There was no significant difference in the proportion of patients who reached the primary end point (10.9% in the UFH/antiplatelet arm vs. 11.0% in the bivalirudin arm; P=0.94), but the regimens were not considered equivalent because of an 84% increase in the risk of bleeding (4.7% vs. 2.6%) in those receiving the combination (RR 1.84; 95% CI, 1.10- 3.07; P=0.02).

“UFH+abciximab did not reduce the rate of the primary end point relative to bivalirudin but it did significantly increase the risk of bleeding,” stated Prof. Adnan Kastrati, German Heart Center, Munich, Germany. Based on the fact that “results of PCI are strongly dependent on the efficacy and safety of the anti-clotting drugs used during the procedure,” Prof. Kastrati emphasized the importance of identifying the most efficacious regimens.

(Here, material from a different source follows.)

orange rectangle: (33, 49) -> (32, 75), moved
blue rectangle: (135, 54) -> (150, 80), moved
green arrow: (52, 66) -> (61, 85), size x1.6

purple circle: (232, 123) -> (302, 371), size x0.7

In another trial, a phase III evaluation of a new oral protease-activated-receptor 1 (PAR-1) antagonist, the results were less encouraging. Called TRA-CER (Thrombin Receptor Antagonist for Clinical Event Reduction in Acute Coronary Syndrome), 12,944 NSTEMI patients, most of whom received PCI, were randomized to the oral PAR-1 antagonist vorapaxar or placebo on top of a standard antiplatelet therapy with ASA and clopidogrel. The primary end point in the phase III trial was a composite of death from CV causes, MI, stroke, hospitalization for recurrent ischemia or urgent revascularization. TRA-CER was published on-line by the New England Journal of Medicine concurrent with the AHA presentation.

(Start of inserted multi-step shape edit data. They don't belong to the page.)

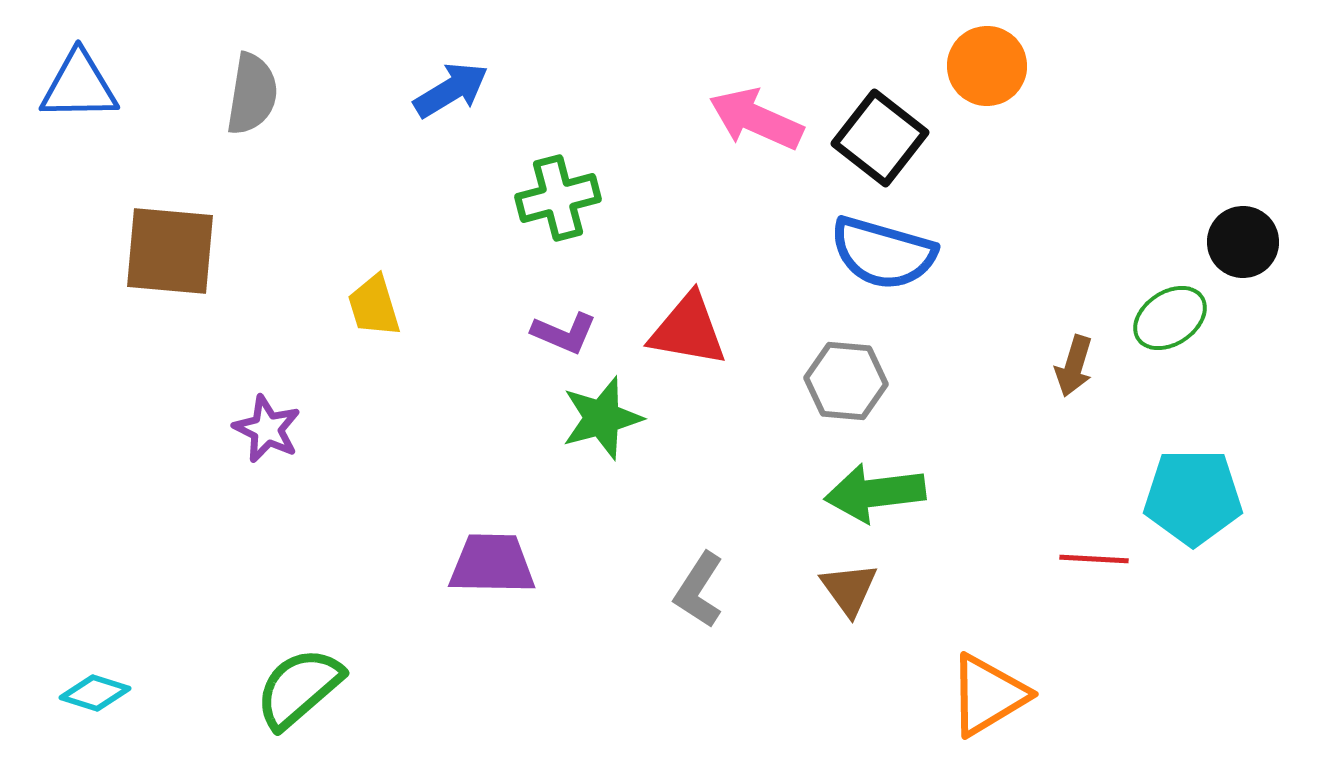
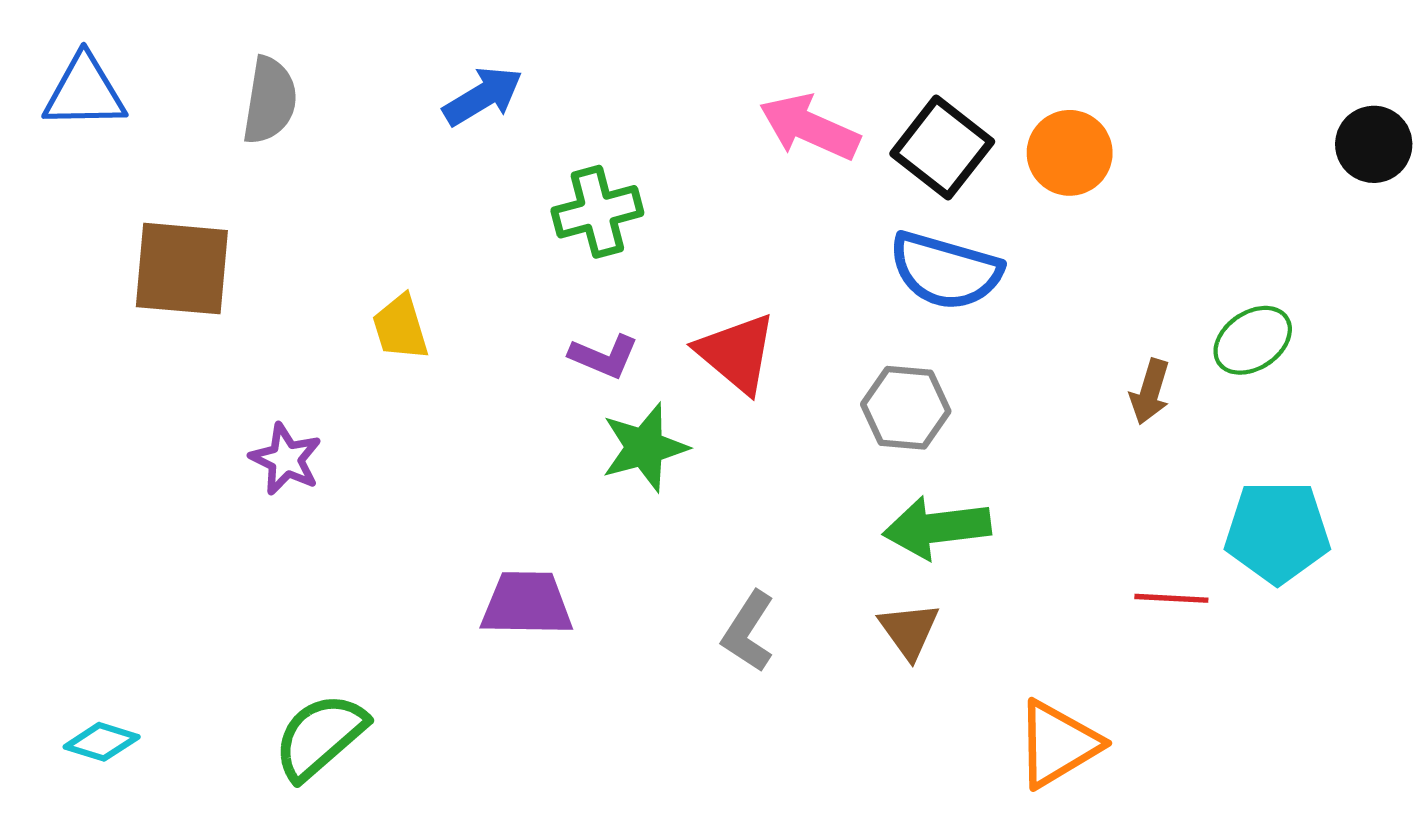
orange circle: (987, 66) -> (1070, 153), moved
black circle: (1243, 242) -> (1374, 144), moved
red triangle: (688, 330) -> (737, 353), turned 30

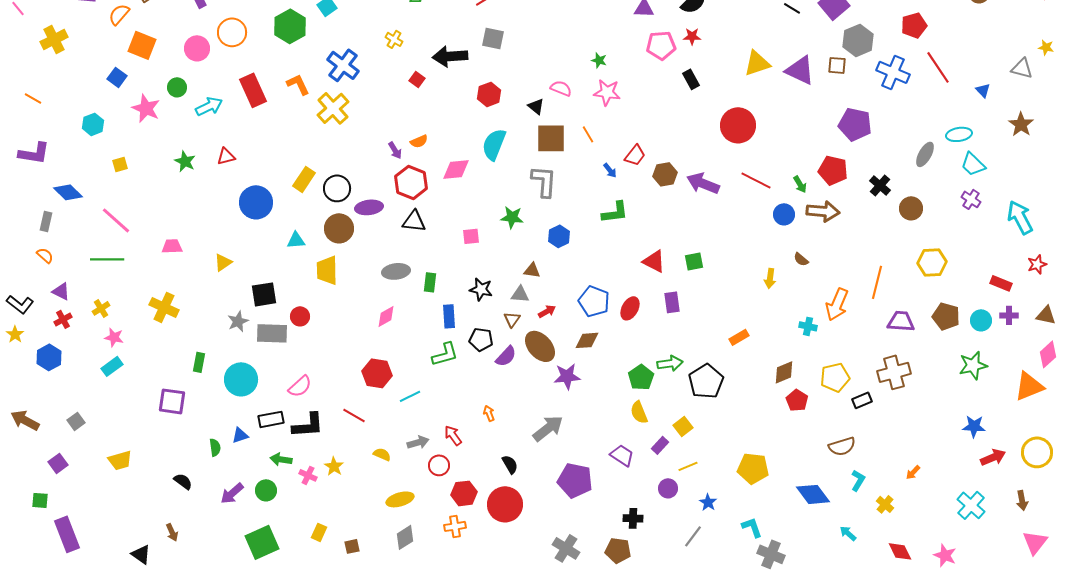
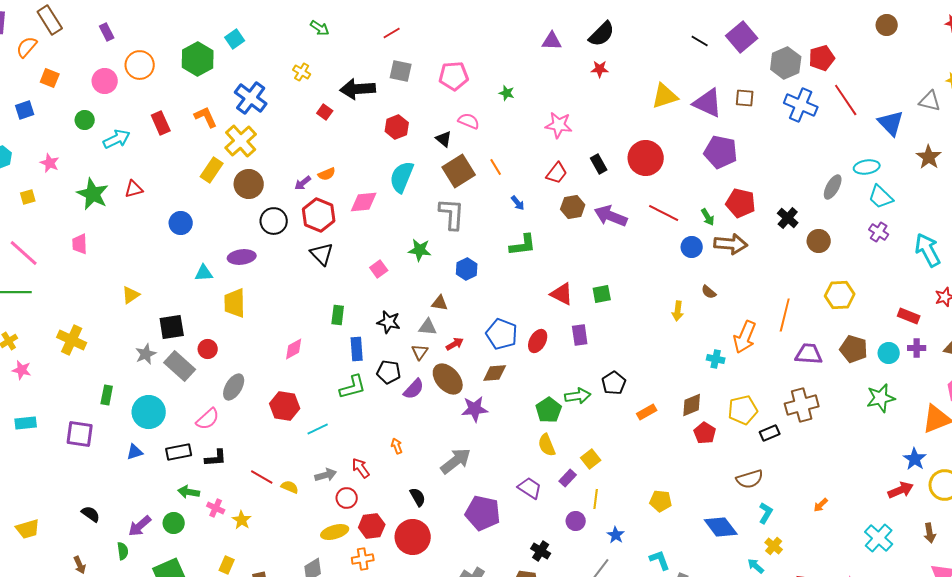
gray hexagon: (858, 40) -> (786, 63), moved
orange square: (142, 45) -> (50, 78), size x0.7
pink pentagon: (661, 45) -> (454, 76), moved
blue square: (117, 77) -> (25, 110), turned 36
black rectangle: (691, 79) -> (599, 164), moved
red rectangle: (253, 90) -> (161, 123), size x0.7
blue triangle: (983, 90) -> (891, 123), size x1.8
pink star: (607, 92) -> (559, 125), moved
pink star: (146, 108) -> (50, 163), moved, size x0.7
purple pentagon: (855, 124) -> (721, 152), moved
brown square: (551, 138) -> (459, 171), turned -32
purple arrow: (395, 150) -> (303, 183), turned 84
red trapezoid: (635, 155) -> (557, 173), moved
green star: (185, 161) -> (93, 194), size x1.5
yellow rectangle: (304, 179) -> (212, 170), moved
black circle: (337, 188) -> (274, 221), moved
blue circle: (256, 202) -> (181, 223), moved, size x0.7
purple ellipse: (369, 207) -> (242, 257), moved
black triangle: (414, 221) -> (322, 254), turned 40
brown circle: (339, 228) -> (249, 184), moved
pink square: (471, 236) -> (379, 269), turned -30
pink trapezoid: (172, 246) -> (80, 244), moved, turned -90
gray ellipse: (396, 271) -> (234, 387), moved, turned -52
gray rectangle: (272, 333) -> (180, 366), turned 40
orange rectangle: (739, 337) -> (647, 412), moved
cyan rectangle: (112, 366) -> (26, 423), moved, turned 30
black pentagon: (706, 381) -> (614, 383), moved, size x0.7
red line: (354, 415) -> (262, 477), moved
black L-shape: (308, 425) -> (216, 458), size x0.7
blue star: (974, 426) -> (915, 459), moved, turned 30
blue triangle: (240, 435) -> (135, 452), moved
green semicircle: (215, 447) -> (123, 551), moved
yellow trapezoid: (120, 460) -> (28, 529), moved
yellow star: (334, 466) -> (242, 520), moved
yellow line: (688, 466) -> (596, 499), turned -60
yellow pentagon: (753, 468) -> (661, 501), size x0.7
yellow ellipse: (400, 499) -> (335, 532), moved
yellow cross: (885, 504) -> (774, 546), moved
black cross: (633, 518) -> (541, 551), turned 30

After 2 years of follow-up, when the study was terminated prematurely, the end point was reached in 18.5% of those randomized to vorapaxar and 19.9% of those in the placebo group, which was not significantly different. Although there was a significant advantage for vorapaxar on the secondary end point of death from CV causes, MI or stroke (14.7% vs. 16.4%; RR 0.89; 95% CI, 0.81-0.98; P=0.02), the rates of moderate and severe bleeding were higher in the active treatment arm (7.2% vs. 5.2%; RR 1.35; 95% CI, 1.16-1.58; P<0.001). Moreover, rates of intracranial hemorrhage, although low, were much higher in the vorapaxar group (1.1% vs. 0.2%; RR 3.39; 95% CI, 1.78-6.45; P<0.001).

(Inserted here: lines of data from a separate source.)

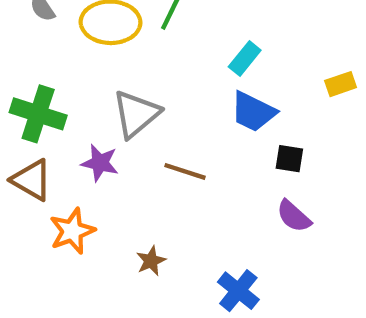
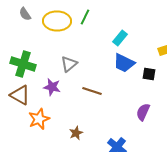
gray triangle: (136, 114) -> (69, 64), size x0.7
black square: (289, 159) -> (149, 74), moved
purple semicircle: (294, 216) -> (143, 112), turned 72

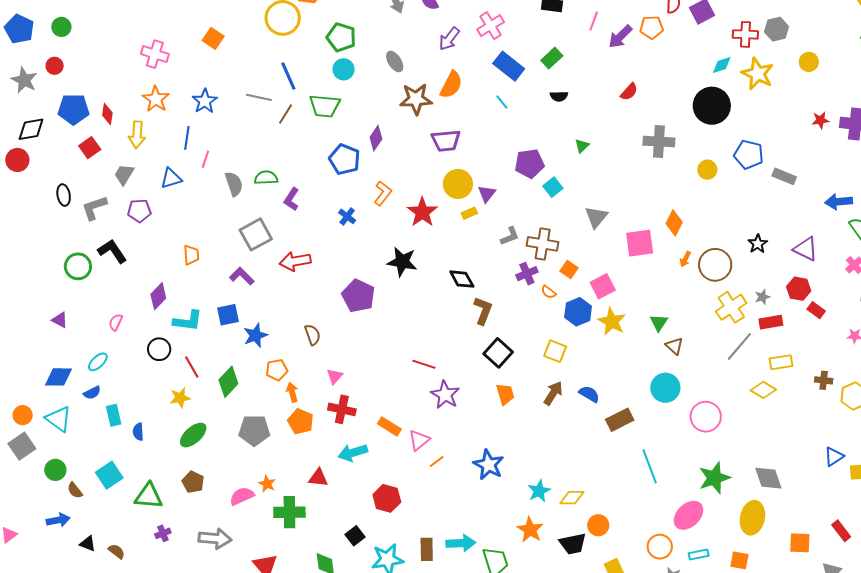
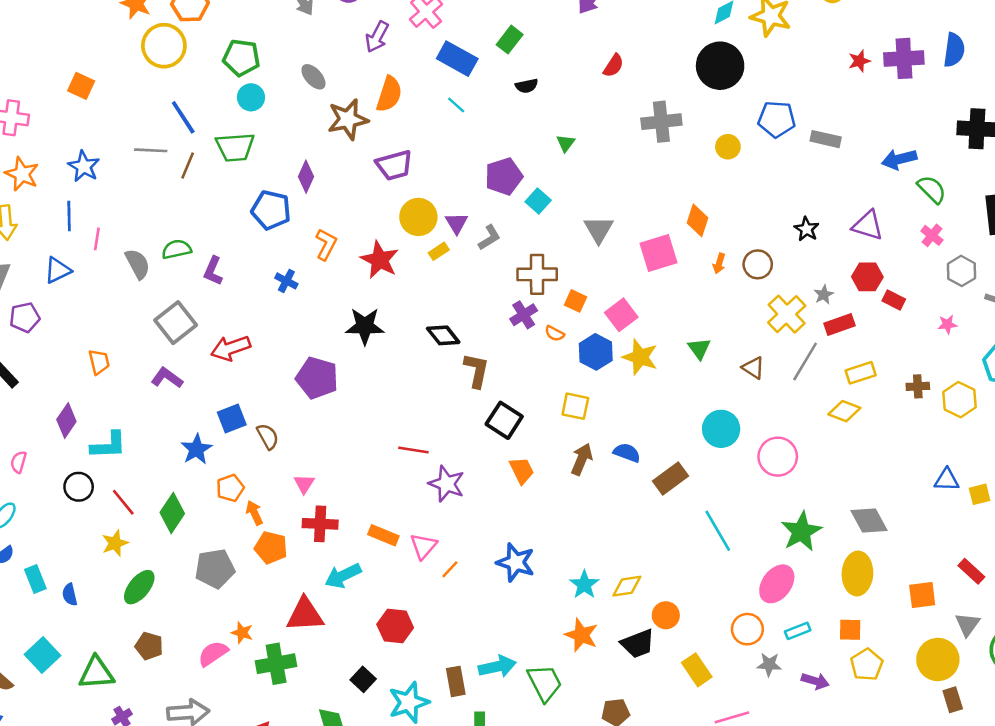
gray L-shape: (510, 236) -> (489, 238), moved
brown circle: (715, 265) -> (758, 264), size x0.7
blue square: (228, 315) -> (232, 418), moved
brown triangle: (674, 346) -> (753, 368), moved
blue triangle: (834, 457) -> (947, 480), turned 45
red triangle: (318, 478) -> (305, 615), size x1.5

“Based on the phase II experience, we were both surprised and disappointed that we were unable to show a significant benefit on the primary end point in this study,” stated Dr. Robert Harrington, Duke Clinical Research Institute, Durham, North Carolina. Chair of the TRA-CER Steering Committee, he noted that the phase II studies predicted a greater protection against CV events and no increased risk of bleeding when compared to placebo.

Dr. Harrington’s Duke University colleagues and lead investigators of the study, Dr. Pierluigi Tricoci and Dr. Kenneth Mahaffey, agreed. According to Dr. Mahaffey, these results did not necessarily mean that further development of vorapaxar would be abandoned. Rather, he indicated that intensive evaluation of the differences in specific events and the causes of bleeding would be evaluated carefully. Both investigators characterized the lower rate of the secondary end point that included CV death and heart attack and stroke as “promising” and worthy of further evaluation.

Summary

One of the most important variables for reducing the risk of CV events in ACS patients is initiating an optimal antithrombotic regimen as quickly as possible after the diagnosis has been made. In general, the optimal regimen has been defined as one that provides the greatest reduction in events in the context of an acceptable risk of bleeding. However, there is now good evidence from the meta-analysis with enoxaparin vs. UFH that increased protection from events do not necessarily indicate an increased risk of bleeding. Credited to the more predictable effects of LMWH, these and other data suggest that options other than UFH offer advantages in the acute ACS population.